Work to complete >>
Only an exact copy of the lines beginning at the one that contains "新着情報 (380, 571)" and ending at the last line of the records below counts as the answer.
Top of Record set
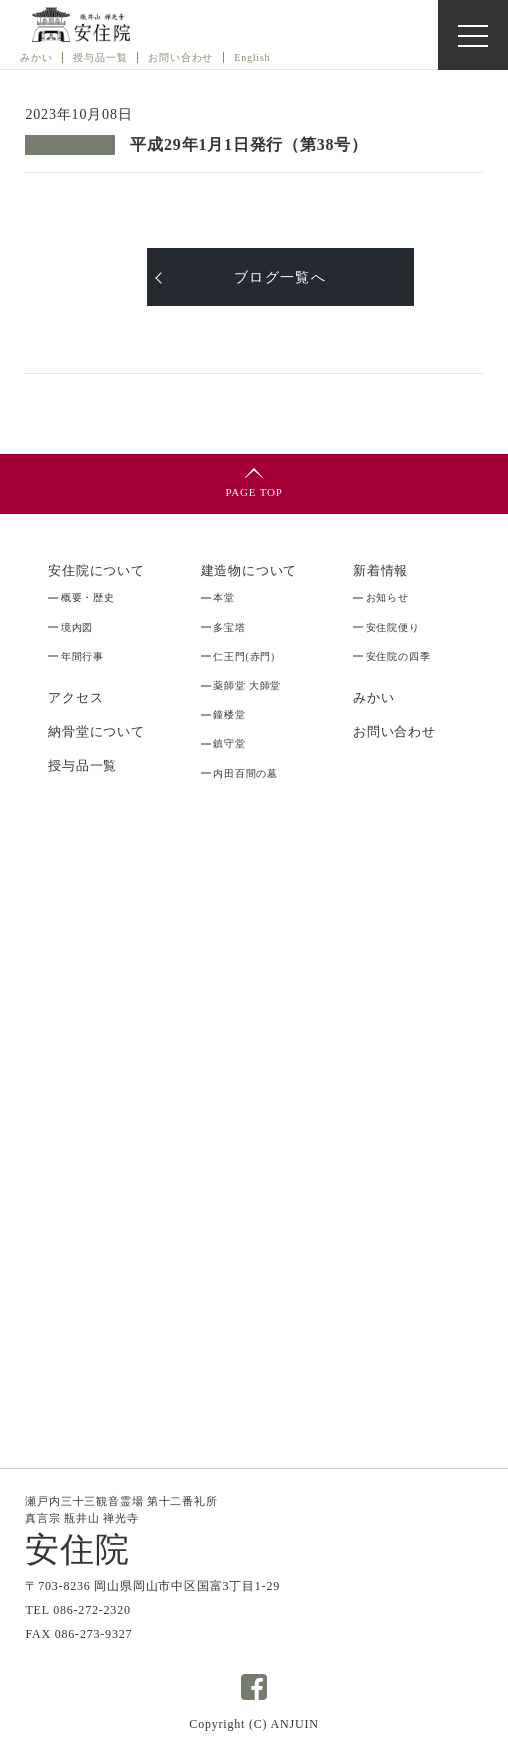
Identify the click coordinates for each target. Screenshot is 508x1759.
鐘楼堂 (229, 714)
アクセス (75, 698)
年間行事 (82, 656)
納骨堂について (96, 732)
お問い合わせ (180, 57)
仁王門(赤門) (244, 656)
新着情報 (380, 571)
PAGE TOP (253, 492)
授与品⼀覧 (100, 57)
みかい (36, 57)
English (252, 57)
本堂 (224, 597)
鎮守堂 (229, 743)
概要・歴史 (88, 597)
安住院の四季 (398, 656)
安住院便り (393, 627)
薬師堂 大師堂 (247, 685)
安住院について (96, 571)
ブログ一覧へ (280, 277)
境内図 (77, 627)
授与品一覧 (82, 766)
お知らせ (387, 597)
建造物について (249, 571)
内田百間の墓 (245, 773)
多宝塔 (229, 627)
Bottom of Record set
Answer below >>
新着情報 (380, 571)
PAGE TOP (253, 492)
授与品⼀覧 (100, 57)
みかい (36, 57)
English (252, 57)
本堂 (224, 597)
鎮守堂 (229, 743)
概要・歴史 (88, 597)
安住院の四季 (398, 656)
安住院便り (393, 627)
薬師堂 大師堂 (247, 685)
安住院について (96, 571)
ブログ一覧へ (280, 277)
境内図 (77, 627)
授与品一覧 (82, 766)
お知らせ (387, 597)
建造物について (249, 571)
内田百間の墓 (245, 773)
多宝塔 (229, 627)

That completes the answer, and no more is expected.